What are your own ideas and goals and objectives so far that we could point out advantages and disadvantages of?


----------



## lswashington74 (Jul 3, 2012)

Ideally I'd like to have a patio area with a firepit and seating on the lower level outside of the entrance to the basement. I also have 3 large trees so there is a lot of shade at the top of the slope which is about a 12x12 area of even ground.
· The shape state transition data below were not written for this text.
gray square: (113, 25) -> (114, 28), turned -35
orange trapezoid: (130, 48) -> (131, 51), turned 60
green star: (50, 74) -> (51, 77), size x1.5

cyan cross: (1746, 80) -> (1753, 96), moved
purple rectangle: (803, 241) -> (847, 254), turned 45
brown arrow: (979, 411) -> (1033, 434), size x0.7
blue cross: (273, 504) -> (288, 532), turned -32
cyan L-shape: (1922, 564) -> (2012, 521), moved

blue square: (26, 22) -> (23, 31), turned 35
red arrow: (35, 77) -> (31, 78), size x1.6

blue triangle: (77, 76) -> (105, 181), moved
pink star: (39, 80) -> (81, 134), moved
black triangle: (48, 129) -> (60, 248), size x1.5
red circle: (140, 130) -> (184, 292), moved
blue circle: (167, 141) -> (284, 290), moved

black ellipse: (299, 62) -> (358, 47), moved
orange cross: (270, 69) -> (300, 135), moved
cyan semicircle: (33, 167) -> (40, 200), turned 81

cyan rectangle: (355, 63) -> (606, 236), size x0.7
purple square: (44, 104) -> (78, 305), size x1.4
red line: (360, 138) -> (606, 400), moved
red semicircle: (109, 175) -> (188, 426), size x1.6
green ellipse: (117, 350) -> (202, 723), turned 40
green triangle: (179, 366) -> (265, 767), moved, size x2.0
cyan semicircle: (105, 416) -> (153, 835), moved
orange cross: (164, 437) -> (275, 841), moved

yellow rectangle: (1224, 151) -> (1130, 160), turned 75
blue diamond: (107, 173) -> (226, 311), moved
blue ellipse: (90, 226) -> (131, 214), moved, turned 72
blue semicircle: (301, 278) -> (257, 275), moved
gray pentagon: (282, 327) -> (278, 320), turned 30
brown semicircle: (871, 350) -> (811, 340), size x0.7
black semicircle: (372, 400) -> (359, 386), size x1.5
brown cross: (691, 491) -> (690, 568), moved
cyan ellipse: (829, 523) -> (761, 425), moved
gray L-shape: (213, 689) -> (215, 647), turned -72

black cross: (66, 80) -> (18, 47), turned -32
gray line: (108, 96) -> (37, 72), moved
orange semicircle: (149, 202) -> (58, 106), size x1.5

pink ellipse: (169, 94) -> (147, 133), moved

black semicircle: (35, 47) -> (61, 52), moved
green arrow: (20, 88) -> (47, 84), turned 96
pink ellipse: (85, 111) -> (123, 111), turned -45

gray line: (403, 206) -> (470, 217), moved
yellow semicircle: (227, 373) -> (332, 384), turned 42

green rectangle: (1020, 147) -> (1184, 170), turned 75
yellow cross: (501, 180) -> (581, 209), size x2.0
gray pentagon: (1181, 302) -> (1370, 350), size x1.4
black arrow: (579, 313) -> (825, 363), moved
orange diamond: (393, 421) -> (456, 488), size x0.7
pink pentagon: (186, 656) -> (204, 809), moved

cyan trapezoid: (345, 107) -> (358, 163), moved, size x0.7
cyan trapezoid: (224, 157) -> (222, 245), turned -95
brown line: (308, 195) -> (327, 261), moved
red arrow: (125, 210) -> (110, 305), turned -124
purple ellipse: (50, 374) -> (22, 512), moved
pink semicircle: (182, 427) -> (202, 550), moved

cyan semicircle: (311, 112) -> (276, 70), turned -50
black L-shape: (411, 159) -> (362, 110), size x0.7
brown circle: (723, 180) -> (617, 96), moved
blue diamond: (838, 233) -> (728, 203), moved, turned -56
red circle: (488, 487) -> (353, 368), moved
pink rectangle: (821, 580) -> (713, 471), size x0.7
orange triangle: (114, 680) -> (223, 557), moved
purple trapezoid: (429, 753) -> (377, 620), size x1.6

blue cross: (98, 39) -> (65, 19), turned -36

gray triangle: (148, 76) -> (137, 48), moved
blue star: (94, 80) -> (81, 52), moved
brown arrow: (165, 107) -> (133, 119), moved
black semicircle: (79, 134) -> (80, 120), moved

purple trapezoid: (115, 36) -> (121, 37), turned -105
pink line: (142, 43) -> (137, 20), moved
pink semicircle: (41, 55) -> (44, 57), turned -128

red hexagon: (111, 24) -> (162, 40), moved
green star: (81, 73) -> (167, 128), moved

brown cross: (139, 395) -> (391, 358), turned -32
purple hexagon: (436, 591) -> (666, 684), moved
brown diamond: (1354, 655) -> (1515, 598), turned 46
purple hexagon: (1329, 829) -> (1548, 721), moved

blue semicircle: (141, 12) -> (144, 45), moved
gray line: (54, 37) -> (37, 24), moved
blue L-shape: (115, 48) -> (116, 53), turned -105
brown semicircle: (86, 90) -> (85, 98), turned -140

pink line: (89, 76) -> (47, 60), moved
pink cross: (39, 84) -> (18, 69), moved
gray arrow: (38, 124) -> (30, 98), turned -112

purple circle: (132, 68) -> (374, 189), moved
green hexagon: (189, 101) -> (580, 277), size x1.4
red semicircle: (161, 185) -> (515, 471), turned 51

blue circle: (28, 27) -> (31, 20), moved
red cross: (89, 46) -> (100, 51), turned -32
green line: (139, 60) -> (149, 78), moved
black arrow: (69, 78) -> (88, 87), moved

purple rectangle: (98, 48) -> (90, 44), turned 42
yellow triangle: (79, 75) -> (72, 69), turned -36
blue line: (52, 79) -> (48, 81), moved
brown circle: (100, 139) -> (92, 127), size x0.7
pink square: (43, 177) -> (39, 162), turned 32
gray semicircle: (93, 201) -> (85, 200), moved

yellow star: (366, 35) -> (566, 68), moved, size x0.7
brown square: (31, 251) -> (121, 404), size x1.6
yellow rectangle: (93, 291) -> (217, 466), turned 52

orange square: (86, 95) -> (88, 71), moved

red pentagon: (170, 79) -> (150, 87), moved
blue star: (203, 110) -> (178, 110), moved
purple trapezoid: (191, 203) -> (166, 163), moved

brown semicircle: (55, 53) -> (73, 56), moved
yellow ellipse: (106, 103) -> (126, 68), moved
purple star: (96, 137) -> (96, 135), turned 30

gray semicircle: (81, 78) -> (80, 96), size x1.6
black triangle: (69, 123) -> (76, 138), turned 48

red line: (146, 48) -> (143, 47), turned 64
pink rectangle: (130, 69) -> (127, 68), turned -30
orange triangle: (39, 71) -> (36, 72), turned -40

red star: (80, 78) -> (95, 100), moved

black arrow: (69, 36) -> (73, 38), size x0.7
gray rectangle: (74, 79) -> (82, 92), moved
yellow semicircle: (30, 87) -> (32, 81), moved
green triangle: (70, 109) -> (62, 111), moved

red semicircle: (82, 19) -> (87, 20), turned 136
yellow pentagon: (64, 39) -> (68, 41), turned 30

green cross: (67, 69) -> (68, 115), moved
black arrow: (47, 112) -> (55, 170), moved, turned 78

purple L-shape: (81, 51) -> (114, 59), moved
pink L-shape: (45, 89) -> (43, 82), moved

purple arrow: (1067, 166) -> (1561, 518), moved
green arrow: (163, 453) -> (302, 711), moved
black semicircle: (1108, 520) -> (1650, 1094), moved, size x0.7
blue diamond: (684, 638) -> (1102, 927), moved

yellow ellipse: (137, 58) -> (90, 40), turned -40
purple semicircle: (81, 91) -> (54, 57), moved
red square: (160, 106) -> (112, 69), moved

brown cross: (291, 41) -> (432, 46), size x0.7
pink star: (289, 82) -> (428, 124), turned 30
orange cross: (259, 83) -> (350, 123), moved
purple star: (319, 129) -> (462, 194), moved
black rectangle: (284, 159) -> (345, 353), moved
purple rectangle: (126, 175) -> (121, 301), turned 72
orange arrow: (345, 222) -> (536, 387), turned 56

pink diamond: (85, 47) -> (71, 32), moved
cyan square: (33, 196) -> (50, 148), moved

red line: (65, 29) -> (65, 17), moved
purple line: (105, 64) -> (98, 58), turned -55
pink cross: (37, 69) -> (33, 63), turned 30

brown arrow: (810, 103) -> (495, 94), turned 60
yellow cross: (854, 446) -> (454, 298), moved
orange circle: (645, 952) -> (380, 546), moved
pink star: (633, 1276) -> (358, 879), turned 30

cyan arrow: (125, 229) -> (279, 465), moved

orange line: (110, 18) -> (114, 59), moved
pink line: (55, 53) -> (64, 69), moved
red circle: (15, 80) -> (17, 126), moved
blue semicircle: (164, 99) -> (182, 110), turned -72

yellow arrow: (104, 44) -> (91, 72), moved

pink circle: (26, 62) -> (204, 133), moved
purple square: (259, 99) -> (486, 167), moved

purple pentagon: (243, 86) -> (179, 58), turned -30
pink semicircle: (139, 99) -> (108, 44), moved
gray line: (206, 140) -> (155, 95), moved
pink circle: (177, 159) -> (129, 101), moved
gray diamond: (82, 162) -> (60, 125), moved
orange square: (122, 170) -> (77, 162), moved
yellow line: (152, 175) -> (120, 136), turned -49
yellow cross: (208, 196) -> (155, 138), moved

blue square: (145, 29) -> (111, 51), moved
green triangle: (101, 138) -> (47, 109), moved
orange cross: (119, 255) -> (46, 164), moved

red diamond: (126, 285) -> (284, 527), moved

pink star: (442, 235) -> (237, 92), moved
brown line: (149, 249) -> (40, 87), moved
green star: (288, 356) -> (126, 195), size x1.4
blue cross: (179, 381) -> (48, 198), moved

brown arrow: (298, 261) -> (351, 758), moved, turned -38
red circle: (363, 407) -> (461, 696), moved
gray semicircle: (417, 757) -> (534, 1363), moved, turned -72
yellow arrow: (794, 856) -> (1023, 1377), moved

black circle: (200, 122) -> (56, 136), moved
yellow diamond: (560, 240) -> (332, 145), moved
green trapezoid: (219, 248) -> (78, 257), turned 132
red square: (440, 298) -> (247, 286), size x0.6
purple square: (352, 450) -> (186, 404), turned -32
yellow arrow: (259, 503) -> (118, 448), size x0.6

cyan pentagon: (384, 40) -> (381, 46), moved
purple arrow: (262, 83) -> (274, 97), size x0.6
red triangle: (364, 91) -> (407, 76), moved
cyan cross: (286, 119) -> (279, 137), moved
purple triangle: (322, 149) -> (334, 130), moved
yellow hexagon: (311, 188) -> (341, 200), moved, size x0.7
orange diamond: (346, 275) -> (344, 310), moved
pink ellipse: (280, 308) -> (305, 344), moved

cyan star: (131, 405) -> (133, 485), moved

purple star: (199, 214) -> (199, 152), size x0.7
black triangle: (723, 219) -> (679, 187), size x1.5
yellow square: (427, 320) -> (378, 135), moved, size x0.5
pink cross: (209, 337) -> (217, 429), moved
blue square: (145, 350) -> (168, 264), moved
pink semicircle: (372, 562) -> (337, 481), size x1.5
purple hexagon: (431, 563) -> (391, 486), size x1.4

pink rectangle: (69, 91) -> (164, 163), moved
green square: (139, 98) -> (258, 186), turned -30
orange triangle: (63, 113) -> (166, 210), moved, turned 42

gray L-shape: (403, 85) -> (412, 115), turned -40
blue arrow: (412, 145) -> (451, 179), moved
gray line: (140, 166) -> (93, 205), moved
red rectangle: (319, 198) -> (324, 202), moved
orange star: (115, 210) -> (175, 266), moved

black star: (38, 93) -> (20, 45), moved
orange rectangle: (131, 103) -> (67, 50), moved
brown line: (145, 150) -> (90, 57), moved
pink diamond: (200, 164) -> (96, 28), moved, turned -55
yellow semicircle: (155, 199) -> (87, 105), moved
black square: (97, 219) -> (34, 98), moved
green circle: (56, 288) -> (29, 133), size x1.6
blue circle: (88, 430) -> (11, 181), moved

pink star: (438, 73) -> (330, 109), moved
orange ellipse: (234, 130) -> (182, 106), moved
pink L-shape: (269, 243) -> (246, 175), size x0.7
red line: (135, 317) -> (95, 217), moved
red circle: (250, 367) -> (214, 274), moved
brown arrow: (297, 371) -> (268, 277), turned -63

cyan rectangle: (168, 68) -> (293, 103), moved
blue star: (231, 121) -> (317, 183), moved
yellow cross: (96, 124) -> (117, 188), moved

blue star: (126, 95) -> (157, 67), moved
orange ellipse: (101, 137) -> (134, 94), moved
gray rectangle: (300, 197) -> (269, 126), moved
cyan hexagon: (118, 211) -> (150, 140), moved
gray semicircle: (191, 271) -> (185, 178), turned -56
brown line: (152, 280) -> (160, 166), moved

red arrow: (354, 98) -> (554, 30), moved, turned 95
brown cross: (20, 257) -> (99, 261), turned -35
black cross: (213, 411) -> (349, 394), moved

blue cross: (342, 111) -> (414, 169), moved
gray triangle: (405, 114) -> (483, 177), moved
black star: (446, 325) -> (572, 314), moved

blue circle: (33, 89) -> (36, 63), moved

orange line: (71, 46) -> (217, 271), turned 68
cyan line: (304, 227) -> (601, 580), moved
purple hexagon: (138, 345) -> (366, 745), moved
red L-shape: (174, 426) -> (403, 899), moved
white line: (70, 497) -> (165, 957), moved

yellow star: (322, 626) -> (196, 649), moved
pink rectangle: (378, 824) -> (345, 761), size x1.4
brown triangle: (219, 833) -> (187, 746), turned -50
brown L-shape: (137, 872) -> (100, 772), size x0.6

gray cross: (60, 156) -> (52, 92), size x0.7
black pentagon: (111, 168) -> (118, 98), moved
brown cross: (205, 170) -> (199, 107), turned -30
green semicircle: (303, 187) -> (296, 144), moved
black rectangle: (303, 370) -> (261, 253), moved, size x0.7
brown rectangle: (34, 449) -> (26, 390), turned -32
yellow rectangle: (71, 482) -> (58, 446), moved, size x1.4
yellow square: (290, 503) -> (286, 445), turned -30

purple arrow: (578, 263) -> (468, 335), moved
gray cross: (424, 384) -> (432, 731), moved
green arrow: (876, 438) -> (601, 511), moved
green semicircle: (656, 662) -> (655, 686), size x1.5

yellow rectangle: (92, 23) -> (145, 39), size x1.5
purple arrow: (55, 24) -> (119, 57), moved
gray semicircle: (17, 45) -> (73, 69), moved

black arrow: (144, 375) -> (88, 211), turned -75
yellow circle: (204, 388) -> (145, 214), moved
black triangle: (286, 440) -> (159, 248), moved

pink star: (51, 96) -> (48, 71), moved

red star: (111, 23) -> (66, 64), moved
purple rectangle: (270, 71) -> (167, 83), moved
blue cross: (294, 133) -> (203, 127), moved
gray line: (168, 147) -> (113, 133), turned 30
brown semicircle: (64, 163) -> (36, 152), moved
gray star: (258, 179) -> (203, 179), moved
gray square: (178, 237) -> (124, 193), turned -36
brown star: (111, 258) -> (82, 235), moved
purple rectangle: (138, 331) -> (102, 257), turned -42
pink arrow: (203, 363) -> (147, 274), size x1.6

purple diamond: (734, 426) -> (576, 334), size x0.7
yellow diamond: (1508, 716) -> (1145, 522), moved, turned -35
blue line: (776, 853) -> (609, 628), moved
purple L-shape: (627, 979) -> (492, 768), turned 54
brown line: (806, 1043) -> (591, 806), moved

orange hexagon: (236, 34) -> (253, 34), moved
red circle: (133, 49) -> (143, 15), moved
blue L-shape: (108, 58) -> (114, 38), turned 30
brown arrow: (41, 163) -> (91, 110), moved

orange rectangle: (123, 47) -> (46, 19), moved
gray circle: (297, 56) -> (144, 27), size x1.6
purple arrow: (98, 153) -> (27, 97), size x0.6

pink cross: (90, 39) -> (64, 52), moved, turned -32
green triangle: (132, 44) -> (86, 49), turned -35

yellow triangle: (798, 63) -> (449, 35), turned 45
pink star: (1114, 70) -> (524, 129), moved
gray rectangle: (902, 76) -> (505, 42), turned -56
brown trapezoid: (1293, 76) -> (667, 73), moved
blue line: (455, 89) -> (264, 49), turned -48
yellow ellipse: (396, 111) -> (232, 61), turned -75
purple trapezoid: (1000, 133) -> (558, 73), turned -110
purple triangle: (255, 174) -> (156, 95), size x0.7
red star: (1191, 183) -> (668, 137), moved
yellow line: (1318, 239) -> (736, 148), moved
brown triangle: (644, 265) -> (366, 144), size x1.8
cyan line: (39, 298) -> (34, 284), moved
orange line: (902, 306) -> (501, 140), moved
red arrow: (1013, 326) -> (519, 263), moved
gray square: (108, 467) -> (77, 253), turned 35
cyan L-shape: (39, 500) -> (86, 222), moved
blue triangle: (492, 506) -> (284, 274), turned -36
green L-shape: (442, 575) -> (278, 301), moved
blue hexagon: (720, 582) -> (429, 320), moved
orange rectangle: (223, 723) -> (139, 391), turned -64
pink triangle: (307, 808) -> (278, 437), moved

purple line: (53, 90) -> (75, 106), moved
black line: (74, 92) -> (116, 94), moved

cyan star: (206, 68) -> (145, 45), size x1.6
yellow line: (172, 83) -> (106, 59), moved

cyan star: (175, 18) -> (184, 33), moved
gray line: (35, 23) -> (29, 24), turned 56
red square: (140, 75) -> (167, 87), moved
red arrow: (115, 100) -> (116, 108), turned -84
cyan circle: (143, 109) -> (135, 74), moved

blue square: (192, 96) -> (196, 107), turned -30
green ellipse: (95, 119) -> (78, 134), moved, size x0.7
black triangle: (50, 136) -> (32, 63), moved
I'd love to somehow connect the two areas if that can be done.


----------



## hammerlane (Oct 6, 2011)

I'd put in a patio with a firepit with seating on the lower level outside the entrance to the basement. 

In other words it's your property so do what you like within the confines of state and local statutes.


----------



## Double (Feb 15, 2012)

I'd love to see different style and color of climbing vine on each section of highway barrier.

Things like:
Pink bouganvillea, 








White climbing hydrangea, 








Wisteria, there are many in many different colors. 









I would mount some trellis as well to help them climb more easily, and to tie on.

Alot of the vines will do well in the shade as well, and it looks like you've got plenty of that.


I like Fast-Growing-Trees.com, almost everything is a rapid growth plant, and you can grow alot in a short time(Think 2-3 years instead of 5-15). I've got one of their "Royal Empress" trees, no joke it has grown 8 feet in 5 months. They also ship really quickly.

A fire pit is also always a good choice for getting people together even in cool weather.

Good Luck!


----------